Figure 3
Molpadia musculus Risso, 1826: 293; H.L. Clark, 1907: 165, Pl. 11; Pawson, 1977: 100, text-figs: 1, 2, 3, 4a–c, e, Map 1 (synonymy).
Material examined. SAM-A 28044, ‘Nansen 404 ’, Trawl TO 16, west coast of South Africa (33 ° 53.7 ’S, 17 ° 26.9 ’E), 407 m, 10.iv. 2007, Louise Lange, 1 spec.
Description. Specimen large, well preserved, barrel-shaped with short tail. Length along ventral surface 80 mm, width of mid-body 15 mm, tail length 2 mm. Colour uniformly violet except at extreme anterior end and the tail which are white to greyish-white. Body wall rough to the touch. Phosphatic deposits abundant (Figure 3 B). Calcareous deposits of body wall delicate, localised mostly in tail and at extreme anterior end, and include fusiform and tri-forked rods, up to 600 µm, with 1 – 4 (usually 3) small central holes and easily fragmented racquet-shaped bodies (Figure 3 A); anchors may be present but only a single broken one detected in the body wall sampled, may be of foreign origin.
Distribution. Essentially cosmopolitan but not yet known from above the Arctic Circle, 35–5205 m. (Pawson 1977)

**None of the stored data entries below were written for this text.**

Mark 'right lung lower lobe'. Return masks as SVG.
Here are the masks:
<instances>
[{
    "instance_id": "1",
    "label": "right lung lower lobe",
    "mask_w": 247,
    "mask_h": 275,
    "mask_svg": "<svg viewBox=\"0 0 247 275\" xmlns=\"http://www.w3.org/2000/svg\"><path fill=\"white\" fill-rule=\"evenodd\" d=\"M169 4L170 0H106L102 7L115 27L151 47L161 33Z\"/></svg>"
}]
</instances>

Remarks. Pawson (1977) revised the molpadiid sea cucumbers of the Southern, Atlantic, Pacific and Indian Oceans, describing four new species and presenting a key to the nine species he recognized as valid. Since then, a few more species have been added. After having examined 170 specimens, Pawson showed that Molpadia musculus is a very varied species with its calcareous deposits changing drastically with age. His synonymy of M. musculus hence appears rather drastic but despite this he comments that it is incomplete “for the limits of variation of the species are far from clearly defined.” (Pawson 1977: 100). Based on this, the single southern African specimen, briefly described above, appears referable to this species. It is characterized by the presence of fusiform rods in the body wall, best developed in the tail and much smaller racquet-shaped bodies. Pawson states that anchors, rosettes of racquet-shaped plates and tables with three or more perforations and a solid spire are usually absent in specimens over 30 mm, “having being transformed into very numerous light to dark red phosphatic deposits.”(Pawson 1977: 100). Hence the propensity of phophatic bodies and the scarcity of racquet-shaped bodies and spired tables. This is the second record of this species from southern Africa, the first is that of Cherbonnier (1965) from a single 41 mm specimen collected at 480 m from Cabinda (Angola). The South African material differs from Cherbonnier’s specimen by the rarity of racquet-shaped deposits and spired tables, perhaps due to its size and/or age.